Advertisement
If you have a new account but are having problems posting or verifying your account, please email us on hello@boards.ie for help. Thanks :)
Hello all! Please ensure that you are posting a new thread or question in the appropriate forum. The Feedback forum is overwhelmed with questions that are having to be moved elsewhere. If you need help to verify your account contact hello@boards.ie

Other girls...

Options
2»

Comments

  • Registered Users Posts: 6,423 ✭✭✭tinkerbell


    Okay ... so you love your girlfriend "to bits", but you want to sleep with other people, and you are setting yourself up already, so as to get sexual experience?

    Pardon me if I'm wrong, but it sounds to me like you're just using any old excuse just so you can sleep around.

    If you loved your girlfriend, it wouldn't matter if she was more or less experienced than you. Trying to fob off sleeping with another woman as an excuse to get experience is just lame.

    To be extremely blunt about it, why can't you just practice on your girlfriend?! What's the crime in that? Practice makes perfect, after all.

    But it sounds like you are just using it as an excuse to hide something else.


  • Closed Accounts Posts: 116 ✭✭rideordie


    if you love someone you shouldn't want to fuk around..but if you do then go ahead and dump her and fuk around..easy :confused:


  • Closed Accounts Posts: 9,314 ✭✭✭Talliesin


    Thats why honesty on both parties account is key.
    True. But then it doesn't look like he's at a stage where he's considering a polyamourous or open relationship, he's just feeling insecure in what he's bringing to a monogamous one.

    So, if he can bring up that insecurity and they can deal with it great.

    If he goes straight into "I think I should sleep with someone else"? Well, take a look at the majority opinion on this thread. You and I may not agree with it as the only way to live ones life, but it is the relationship roadmap laid down in our society, and the odds are his partner isn't going to be okay with hearing that.

    Yeah, if monogamy isn't something that would work for him (and then, there are some people who could do monogamy and who could do another lifestyle as well, and be honestly happy either way) then he needs to be upfront about that, but I don't think that's what he's saying.


  • Closed Accounts Posts: 317 ✭✭athena 2000


    Talliesin wrote:
    True. But then it doesn't look like he's at a stage where he's considering a polyamourous or open relationship, he's just feeling insecure in what he's bringing to a monogamous one.

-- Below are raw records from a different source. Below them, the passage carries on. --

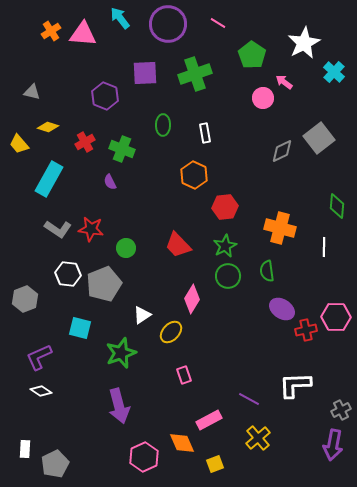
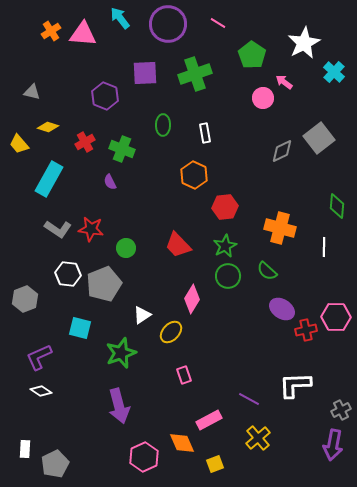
green semicircle at (267, 271): rotated 40 degrees counterclockwise
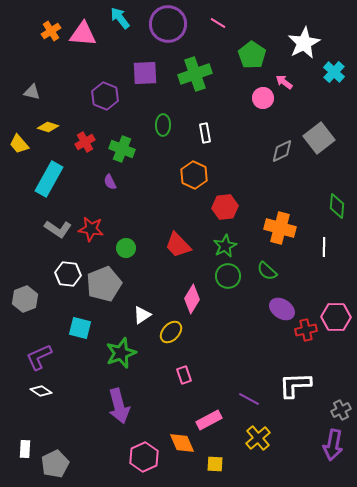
yellow square at (215, 464): rotated 24 degrees clockwise
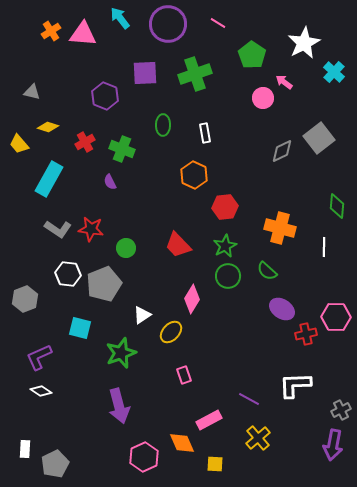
red cross at (306, 330): moved 4 px down
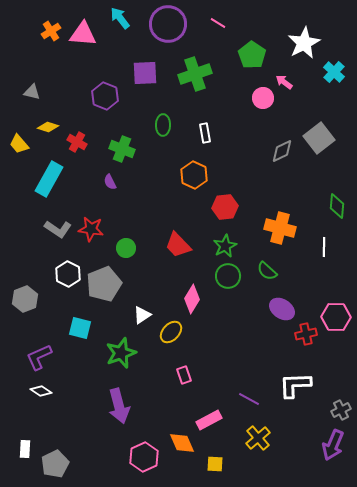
red cross at (85, 142): moved 8 px left; rotated 30 degrees counterclockwise
white hexagon at (68, 274): rotated 20 degrees clockwise
purple arrow at (333, 445): rotated 12 degrees clockwise
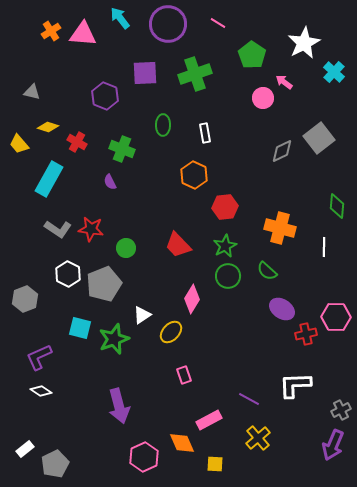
green star at (121, 353): moved 7 px left, 14 px up
white rectangle at (25, 449): rotated 48 degrees clockwise
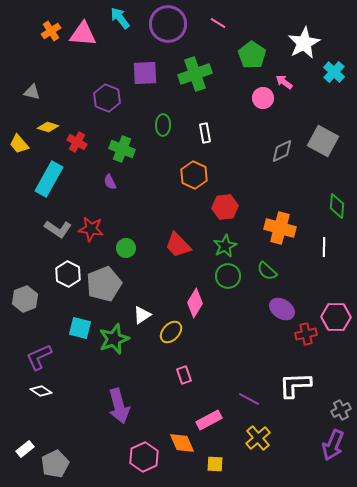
purple hexagon at (105, 96): moved 2 px right, 2 px down
gray square at (319, 138): moved 4 px right, 3 px down; rotated 24 degrees counterclockwise
pink diamond at (192, 299): moved 3 px right, 4 px down
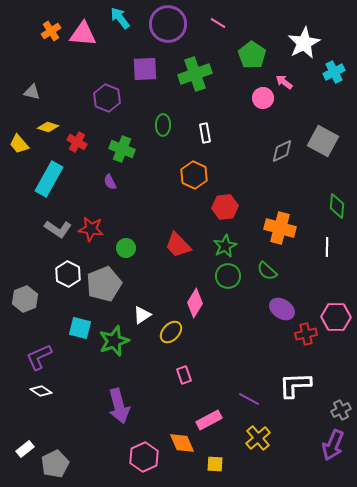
cyan cross at (334, 72): rotated 20 degrees clockwise
purple square at (145, 73): moved 4 px up
white line at (324, 247): moved 3 px right
green star at (114, 339): moved 2 px down
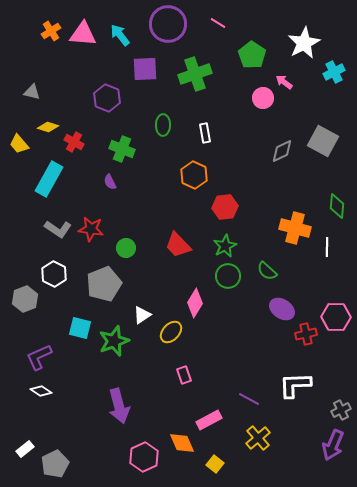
cyan arrow at (120, 18): moved 17 px down
red cross at (77, 142): moved 3 px left
orange cross at (280, 228): moved 15 px right
white hexagon at (68, 274): moved 14 px left
yellow square at (215, 464): rotated 36 degrees clockwise
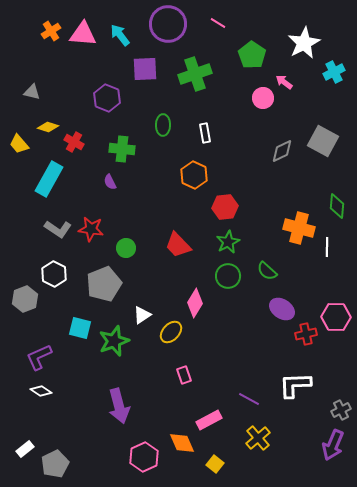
green cross at (122, 149): rotated 15 degrees counterclockwise
orange cross at (295, 228): moved 4 px right
green star at (225, 246): moved 3 px right, 4 px up
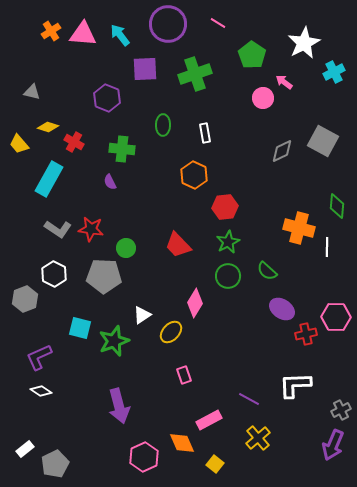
gray pentagon at (104, 284): moved 8 px up; rotated 24 degrees clockwise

    It's a bit sad that he's got a great girlfriend and he could explore his relationship with her and yet he thinks that his experience isn't good enough. What is it? A test? Everyone has to be a tantric sex god/dess before they've even begun?

    OP, sleeping around isn't going to get you the experience you think you should have. That's just an external solution. I think you'll make yourself feel worse in the long run. It would be better to look at why you have this insecurity. A great girlfriend isn't going to ridicule you. Hopefully, she loves you to bits too. I imagine she appreciates the fact that you haven't slept with 10,000 virgins and she gets you to herself. :)


  • Registered Users Posts: 4,057 ✭✭✭amazingemmet


    Talliesin wrote:
    True. But then it doesn't look like he's at a stage where he's considering a polyamourous or open relationship, he's just feeling insecure in what he's bringing to a monogamous one.

    So, if he can bring up that insecurity and they can deal with it great.

    here, here


  • Advertisement
  • Registered Users Posts: 13,016 ✭✭✭✭vibe666


    its not abnormal to think about being with someone else from time to time, but actually doing it may well change your current relationship to a point where it's not the thing you are experiencing now.

    you and your other half have a connection that's just between the two of you, and that's a special thing. if you go and sleep with someone else now, that bond will be broken, even if only subconsciously on your side of things, and you won't have the same relationship any more.

    if you feel like you really need to do this then you really aren't mready for marriage, and you should break up with her now before you do anything with this opther girl.

    few things hurt more on a deeply personal level than the person you have given yourself to cheating on you and betraying your trust.